Sunday, April 04, 2010

Matrimonial Plans

One of my friends recently wrote to me, asking for advice regarding higher studies in international locations. He's interested in a PhD, but that would take a time investment of five years, which his parents are not willing to allow. They are okay with a Master's program apparently, because that requires just two years, and they want him back home with them as soon as possible. Now that is a completely natural sentiment. A lot of parents feel like that for various reasons. But guess what? One major reason is that they want him married soon enough. In fact, they have also simultaneously started looking for a bride for him. This news freaked me out rather badly.

He's just 21. Why do they want to get him married right now?
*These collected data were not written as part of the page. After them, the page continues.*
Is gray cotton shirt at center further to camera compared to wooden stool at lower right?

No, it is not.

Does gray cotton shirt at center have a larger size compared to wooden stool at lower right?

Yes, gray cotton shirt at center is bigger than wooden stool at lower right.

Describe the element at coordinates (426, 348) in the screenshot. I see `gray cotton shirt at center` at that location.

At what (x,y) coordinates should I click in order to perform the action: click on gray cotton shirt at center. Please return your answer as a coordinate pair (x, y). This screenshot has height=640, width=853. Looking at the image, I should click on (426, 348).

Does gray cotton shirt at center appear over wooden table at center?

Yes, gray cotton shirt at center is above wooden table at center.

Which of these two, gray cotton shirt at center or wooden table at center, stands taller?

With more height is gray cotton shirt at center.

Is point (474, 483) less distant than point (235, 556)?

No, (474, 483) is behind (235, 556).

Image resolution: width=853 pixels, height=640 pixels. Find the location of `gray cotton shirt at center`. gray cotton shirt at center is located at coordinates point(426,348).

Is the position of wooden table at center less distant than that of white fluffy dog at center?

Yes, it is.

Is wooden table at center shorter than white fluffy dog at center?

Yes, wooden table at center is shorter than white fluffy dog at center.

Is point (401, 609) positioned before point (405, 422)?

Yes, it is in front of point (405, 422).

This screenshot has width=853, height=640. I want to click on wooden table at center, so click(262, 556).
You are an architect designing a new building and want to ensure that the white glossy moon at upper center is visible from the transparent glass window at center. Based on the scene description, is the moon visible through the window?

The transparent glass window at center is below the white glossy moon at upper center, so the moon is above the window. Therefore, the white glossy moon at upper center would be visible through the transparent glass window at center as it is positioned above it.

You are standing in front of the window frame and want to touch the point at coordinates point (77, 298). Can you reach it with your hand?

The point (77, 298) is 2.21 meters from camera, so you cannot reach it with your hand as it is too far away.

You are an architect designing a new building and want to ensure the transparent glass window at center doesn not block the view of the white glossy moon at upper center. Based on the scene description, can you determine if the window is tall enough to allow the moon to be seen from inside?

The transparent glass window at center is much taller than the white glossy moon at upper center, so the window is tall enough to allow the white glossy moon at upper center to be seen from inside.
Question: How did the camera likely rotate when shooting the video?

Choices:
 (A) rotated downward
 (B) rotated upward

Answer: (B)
He's just starting the prime of his youth; this is the time to be free, to be single, to not be burdened yet with the responsibility of keeping care of a family and all. The young mind works best when its free, when it doesn't have to be caged within social relationships. The very fact that they are looking for a 'suitable' match means that they intend to get him wedded within three years.
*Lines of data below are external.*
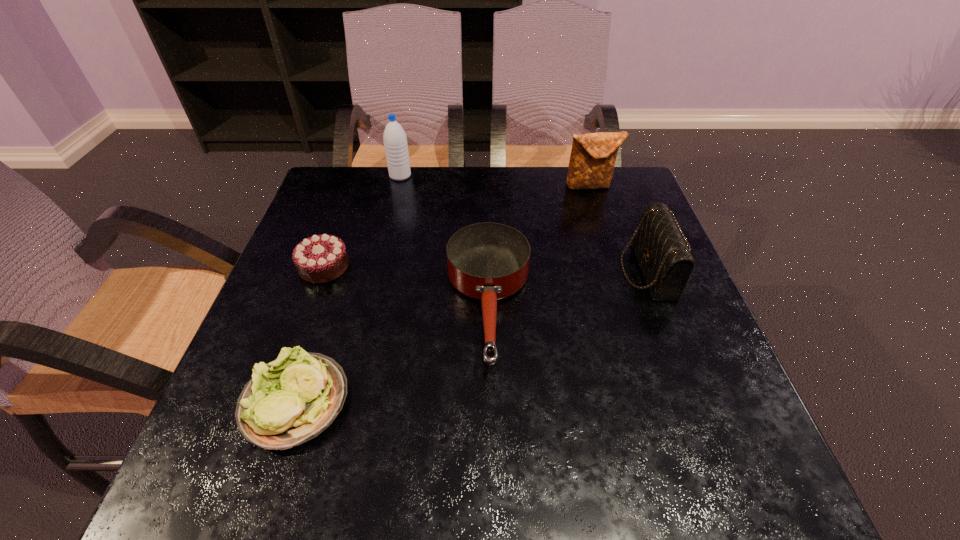 You are a GUI agent. You are given a task and a screenshot of the screen. Output one action in this format:
    pyautogui.click(x=<x>, y=<y>)
    Task: Click on the object that is positioned at the near left corner
    Image resolution: width=960 pixels, height=540 pixels.
    Given the screenshot: What is the action you would take?
    pyautogui.click(x=293, y=399)

I want to click on object that is at the far right corner, so click(x=593, y=155).

Locate an element on the screen. vacant area at the far edge of the desktop is located at coordinates [x=429, y=178].

You are a GUI agent. You are given a task and a screenshot of the screen. Output one action in this format:
    pyautogui.click(x=<x>, y=<y>)
    Task: Click on the free space at the left edge of the desktop
    
    Given the screenshot: What is the action you would take?
    pyautogui.click(x=291, y=336)

You are a GUI agent. You are given a task and a screenshot of the screen. Output one action in this format:
    pyautogui.click(x=<x>, y=<y>)
    Task: Click on the free space at the right edge of the desktop
    
    Given the screenshot: What is the action you would take?
    pyautogui.click(x=692, y=302)

Locate an element on the screen. vacant region at the far left corner of the desktop is located at coordinates (381, 171).

The height and width of the screenshot is (540, 960). In the image, there is a desktop. Find the location of `free space at the near right corner`. free space at the near right corner is located at coordinates (666, 449).

The height and width of the screenshot is (540, 960). Identify the location of empty location between the taller clutch bag and the lettuce. (443, 294).

Image resolution: width=960 pixels, height=540 pixels. In order to click on blank region between the lettuce and the chocolate cake in this screenshot , I will do `click(310, 334)`.

This screenshot has width=960, height=540. I want to click on empty space that is in between the farther clutch bag and the lettuce, so click(x=443, y=294).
A friend pointed out that people have religious beliefs that bring about this sort of idea. One typical belief is that parents feel that they must 'fulfill' their duty by finding a suitable match for their kids, as soon as possible (although I thought this idea was applied more to daughters than sons). Another idea is that kids should be married off soon, before they get 'disruptive' ideas that would turn them in other 'undesirable' directions. And especially for a kid who's going abroad, they don't want him to stay there too long and be influenced by the ideas of a foreign (and morally depraved) land.

There are several other ideas of this sort. I don't find any sense in any of them. Teenage and early twenties are the best years of one's life, the prime years. It's a time to grow, to discover, to develop, to explore. And this happens best if you are single. The process of exploration contributes in a big way to becoming a mature person, and it's a little silly to make a commitment as serious as marriage before being mature enough to handle it. People get into relationships to start with, because they allow you to explore, but do not enforce the other serious attachments that come with marriage. (If you get out of a relationship, nobody has to think about who gets the house or how much is to be paid in alimony.) Life is a sort of experiment, and it's only fun if you play with the equipment and the materials yourself and have some freedom to do so, as opposed to someone standing behind your shoulder and whispering instructions all the time. Saddle yourself with a fixed idea right at the start, and that's the end of the experiment.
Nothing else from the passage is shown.